The overwhelming majority of APRS activity has been sent over VHF FM radio networks using 1200-baud AFSK packet radio modems a.k.a. "TNCs". For over 30 years a small percentage of APRS transmissions have been made over long-range HF radio from locations lacking 2-meter VHF activity. HF-APRS has traditionally been done using AX.25 300-baud 200-hz shift FSK packet, mainly on the 30-meter band.
Classic packet works well in the relatively
benign environment of VHF FM. It is a terrible mode for HF. It has very
poor immunity to noise, selective fading and interference from other signals.
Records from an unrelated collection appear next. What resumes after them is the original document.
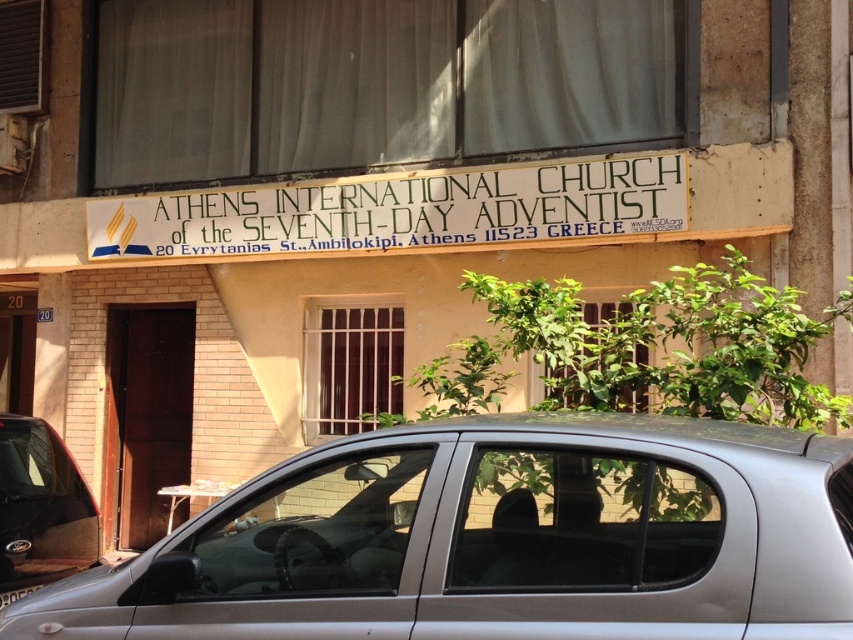 Consider the image. You are a delivery driver who needs to park your metallic gray car at lower left near the entrance of the building. However, there is a white painted wood sign at upper center in the way. Can you park your car without obstructing the sign?

The white painted wood sign at upper center is positioned on the right side of metallic gray car at lower left, so parking the metallic gray car at lower left would not obstruct the sign as it is placed to the right of the car.

In the scene shown: You are a delivery driver approaching the Athens International Church of the Seventh Day Adventist. You see a satin silver car at center and a white sheer curtain at upper center. Which object is wider?

The satin silver car at center has a lesser width compared to the white sheer curtain at upper center, so the white sheer curtain at upper center is wider. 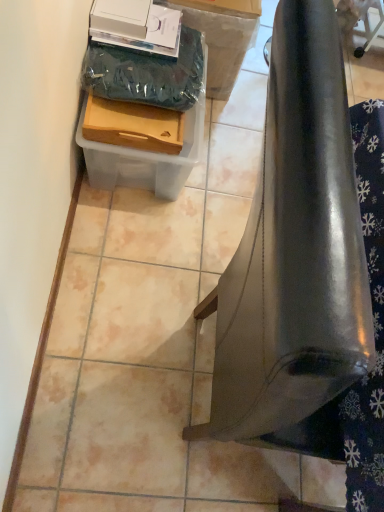 Locate an element on the screen. free space above wooden tray at lower left, the 2th box viewed from the back (from a real-world perspective) is located at coordinates (139, 93). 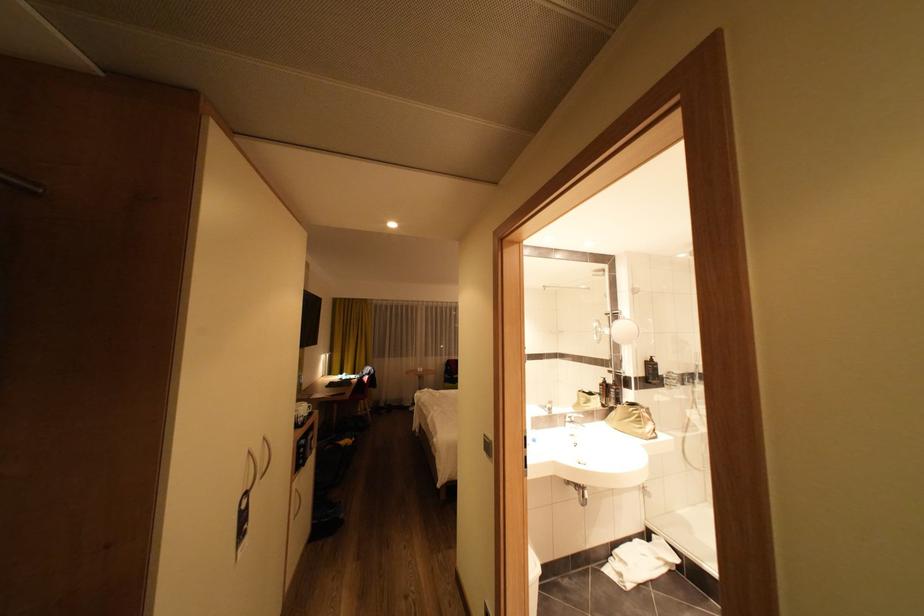 The image size is (924, 616). Identify the location of red chair sitting surface. (359, 399).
It
is an even worse performer in the one-way "one-to-everyone"
broadcast beaconing of APRS (rather than the two-way hand-shaking ACK/NAKs
error-correction of traditional "connected" packet).
If an APRS packet is lost at the receiver, due to a noise burst or interference, there is no provision to request a retransmission (ARQ). The receiver just has to wait until the sending station decides to send another beacon minutes later.
For over two decades, a number of people have
experimented with alternatives to AX.25 FSK packet for HF APRS activity.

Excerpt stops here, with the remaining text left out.